The required answer is each line in the entries below where "Jérémy" occurs.

» Record excerpts:
::::::::
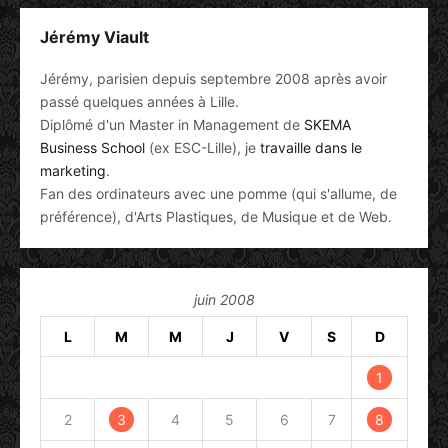
Jérémy Viault
Jérémy, parisien depuis septembre 2008 après avoir
passé quelques années à Lille.
Diplômé d'un Master in Management de
SKEMA
Business School
(ex ESC-Lille), je
travaille dans le
marketing
.
Fan des ordinateurs avec une pomme (qui s'allume, de
préférence), d'Arts Plastiques, de Musique et de Web.
juin 2008
L
M
M
J
V
S
D
1
2
3
4
5
6
7
8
::::::::
» Response:
Jérémy Viault
Jérémy, parisien depuis septembre 2008 après avoir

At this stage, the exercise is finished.